Apple has yet again reported lower, yet still healthy profits for the company’s fourth fiscal quarter of 2013. With revenue of $37.5 billion and a net profit of $7.5 billion ($8.26 per diluted share), the company’s revenues are up slightly, but profit is down 8.5 percent compared to the year-ago quarter. (For a comparison against last quarter’s results, see “Apple Q3 2013 Results Repeat Higher Revenues and Lower Profits,” 23 July 2013.)
Despite a year-over-year increase in revenue of $1.5 billion, lower margins are still holding back profits. Gross margin for Q4 2014 was 37 percent, roughly the same as the last quarter, but down from 40 percent a year ago.
In the quarterly earnings call, CEO Tim Cook gave four reasons for depressed margins: currency fluctuations, more deferred revenue, higher cost of products, and lower prices — especially in the case of the new MacBook Pro and iMac computers. (For more on how Apple’s products could be hurting their margins, see “The Case for a Low-end Plastic iPhone,” 24 July 2013, which accurately predicted the iPhone 5c.)
The subject of deferred revenue came up often in the investor call. As it turns out, giving away OS X 10.9 Mavericks, iWork, and iLife is hurting Apple’s margins by forcing the company to defer an additional $900 million in revenue this quarter. Never say Apple doesn’t do nice things for its customers!
The good news is that the iPhone had a record fourth quarter, selling 33.8 million units, compared to only 26.9 million in the year-ago quarter. However, sales of Apple’s other products — the Mac, iPad, and iPod, remain flat. Mac sales were down 6 percent to 4.6 million (from 4.9 million a year ago), which isn’t as bad as some had speculated, and is better than the 9 percent year-over-year decline in global PC sales.
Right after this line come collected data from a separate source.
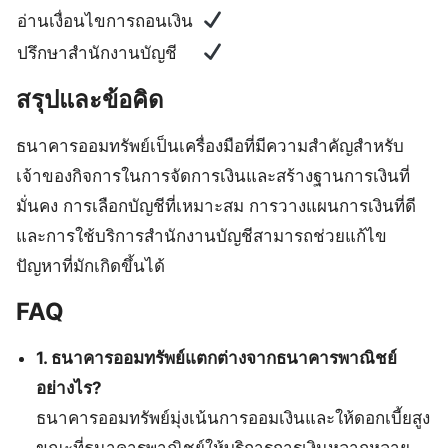
อ่านเงื่อนไขการถอนเงิน
ปรึกษาสำนักงานบัญชี
สรุปและข้อคิด
ธนาคารออมทรัพย์เป็นเครื่องมือที่มีความสำคัญสำหรับ
เจ้าของกิจการในการจัดการเงินและสร้างฐานการเงินที่
มั่นคง การเลือกบัญชีที่เหมาะสม การวางแผนการเงินที่ดี
และการใช้บริการสำนักงานบัญชีสามารถช่วยแก้ไข
ปัญหาที่มักเกิดขึ้นได้
FAQ
1. ธนาคารออมทรัพย์แตกต่างจากธนาคารพาณิชย์
อย่างไร?
ธนาคารออมทรัพย์มุ่งเน้นการออมเงินและให้ดอกเบี้ยสูง
ขณะที่ธนาคารพาณิชย์ให้บริการการเงินหลากหลาย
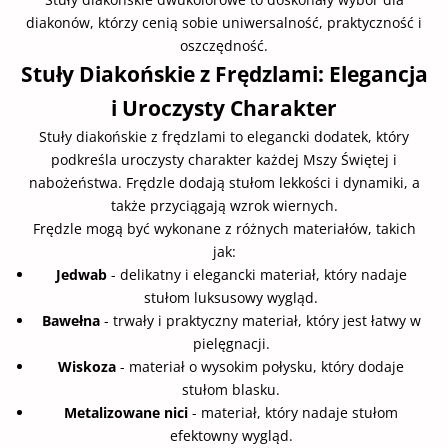
diakonów, którzy cenią sobie uniwersalność, praktyczność i
oszczędność.
Stuły Diakońskie z Frędzlami: Elegancja
i Uroczysty Charakter
Stuły diakońskie z frędzlami to elegancki dodatek, który
podkreśla uroczysty charakter każdej Mszy Świętej i
nabożeństwa. Frędzle dodają stułom lekkości i dynamiki, a
także przyciągają wzrok wiernych.
Frędzle mogą być wykonane z różnych materiałów, takich
jak:
Jedwab
- delikatny i elegancki materiał, który nadaje
stułom luksusowy wygląd.
Bawełna
- trwały i praktyczny materiał, który jest łatwy w
pielęgnacji.
Wiskoza
- materiał o wysokim połysku, który dodaje
stułom blasku.
Metalizowane nici
- materiał, który nadaje stułom
efektowny wygląd.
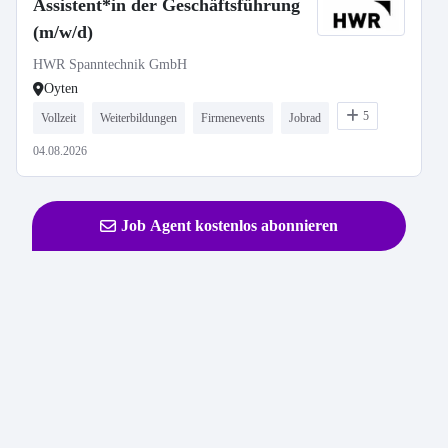
Assistent*in der Geschäftsführung
(m/w/d)
HWR Spanntechnik GmbH
Oyten
5
Vollzeit
Weiterbildungen
Firmenevents
Jobrad
04.08.2026
Job Agent kostenlos abonnieren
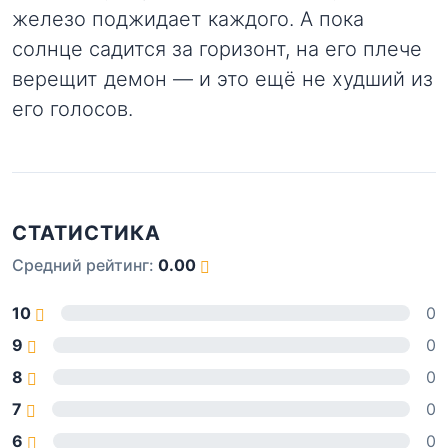
железо поджидает каждого. А пока
солнце садится за горизонт, на его плече
верещит демон — и это ещё не худший из
его голосов.
СТАТИСТИКА
Средний рейтинг:
0.00
10
0
9
0
8
0
7
0
6
0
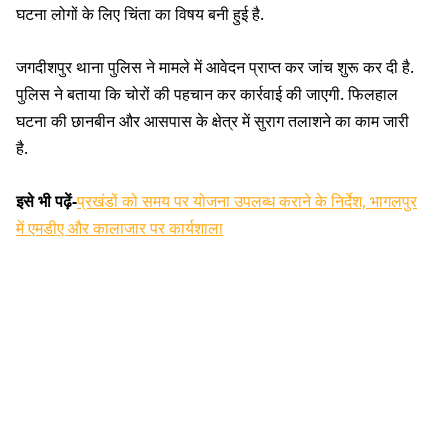
घटना लोगों के लिए चिंता का विषय बनी हुई है.
जगदीशपुर थाना पुलिस ने मामले में आवेदन प्राप्त कर जांच शुरू कर दी है.
पुलिस ने बताया कि चोरों की पहचान कर कार्रवाई की जाएगी. फिलहाल
घटना की छानबीन और आसपास के क्षेत्र में सुराग तलाशने का काम जारी
है.
इसे भी पढ़ें-
प्रखंडों को समय पर योजना उपलब्ध कराने के निर्देश, भागलपुर
में एमडीए और कालाजार पर कार्यशाला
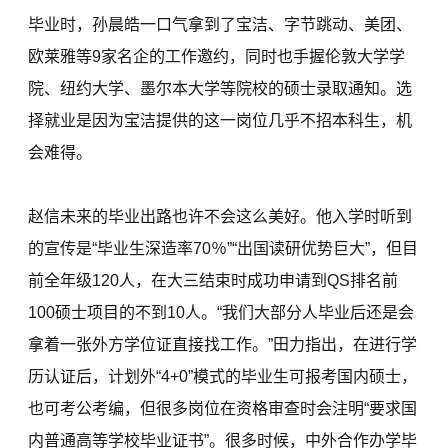
毕业时，孙晨皓一口气拿到了宝洁、字节跳动、美团、
欧莱雅等9家名企的工作邀约，同时也手握伦敦大学学
院、纽约大学、墨尔本大学等院校的硕士录取通知。选
择就业是因为宝洁提供的这一岗位几乎不招本科生，机
会难得。
赵信未来的毕业出路也许不会这么美好。他入学时听到
的宣传是“毕业生深造率70％”“出国读研优势巨大”，但目
前全年级120人，在大三结束时成功申请到QS排名前
100硕士项目的不到10人。“我们大部分人毕业后还是会
拿着一张外方学位证直接找工作。”田力指出，在进行学
历认证后，计划外“4+0”模式的毕业生可报考国内硕士，
也可考公考编，但很多岗位在资格审查时会注明“要求国
内普通高等学校毕业证书”。很多时候，中外合作办学毕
The iPad did a little better, increasing from 14 million units in the year-ago quarter to 14.1 million. However, Cook seems confident that new iPad models will boost sales, saying that he thinks it’s going to, “be an iPad Christmas.”
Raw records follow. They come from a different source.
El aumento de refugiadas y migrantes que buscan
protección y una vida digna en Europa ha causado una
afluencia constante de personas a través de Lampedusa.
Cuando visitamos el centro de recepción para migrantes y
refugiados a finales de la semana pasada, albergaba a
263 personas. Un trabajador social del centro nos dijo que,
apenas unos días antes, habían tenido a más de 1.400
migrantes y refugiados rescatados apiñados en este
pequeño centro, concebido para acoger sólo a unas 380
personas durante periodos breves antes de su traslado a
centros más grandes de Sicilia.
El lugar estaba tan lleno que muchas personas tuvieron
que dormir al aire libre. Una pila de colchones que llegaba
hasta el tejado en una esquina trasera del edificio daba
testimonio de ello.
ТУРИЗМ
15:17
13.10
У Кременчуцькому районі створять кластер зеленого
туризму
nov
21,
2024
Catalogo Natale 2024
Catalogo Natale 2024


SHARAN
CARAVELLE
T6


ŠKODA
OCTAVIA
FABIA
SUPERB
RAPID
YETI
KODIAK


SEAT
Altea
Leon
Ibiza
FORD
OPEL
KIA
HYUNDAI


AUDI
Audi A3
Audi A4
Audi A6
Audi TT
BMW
Apple’s cash on hand also remains flat at $146.8 billion compared to $146.6 in Q3. Over 76 percent of that is now offshore, which is apparently helping Apple keep its low tax rate of 25.9 percent, but, as CFO Peter Oppenheimer suggested, could limit the company’s share buyback program (for more on Apple’s messy offshore tax dodge, see “Apple Grilled Over Tax Practices,” 24 May 2013).
Speaking of buybacks, Apple has been under intense pressure from billionaire mega-investor Carl Icahn to blow almost all of its cash on stock buybacks. Cook seemed to have an answer for Icahn, who has insinuated that Apple could be doing more for its shareholders, in his opening remarks, noting that Apple had returned over $36 billion to shareholders in the past five quarters alone.
Cook said a number of interesting things during the call: that the iPhone 5c is considered a mid-tier phone and was never intended to be cheap, that future versions of OS X would be free, and that the iPad mini with Retina display will be released in late November 2013, though he hinted at constrained supplies. Cook said he knew how many iPads Apple could make, but didn’t know how high demand will be.
As we saw last quarter, Apple’s big growth is happening overseas, in countries like Russia, Saudi Arabia, and India. The iPhone saw a 25 percent increase in Chinese sales from a year ago.
Once again, it looks like Apple’s growth has stagnated. But when you’re one of the richest companies on the planet, with the most profitable PC business, the most popular tablet, and with a retail chain that makes more money per square foot than Tiffany, where do you go? As always, Cook hinted at new product lines, but what else is needed? A watch? Neat, but no one’s clamoring for it. A TV set? What could it do that the existing Apple TV can’t? And it’s not like financial results from Microsoft, Samsung, and Google are knocking Wall Street off its feet these days either. As it turns out, it truly is lonely at the top.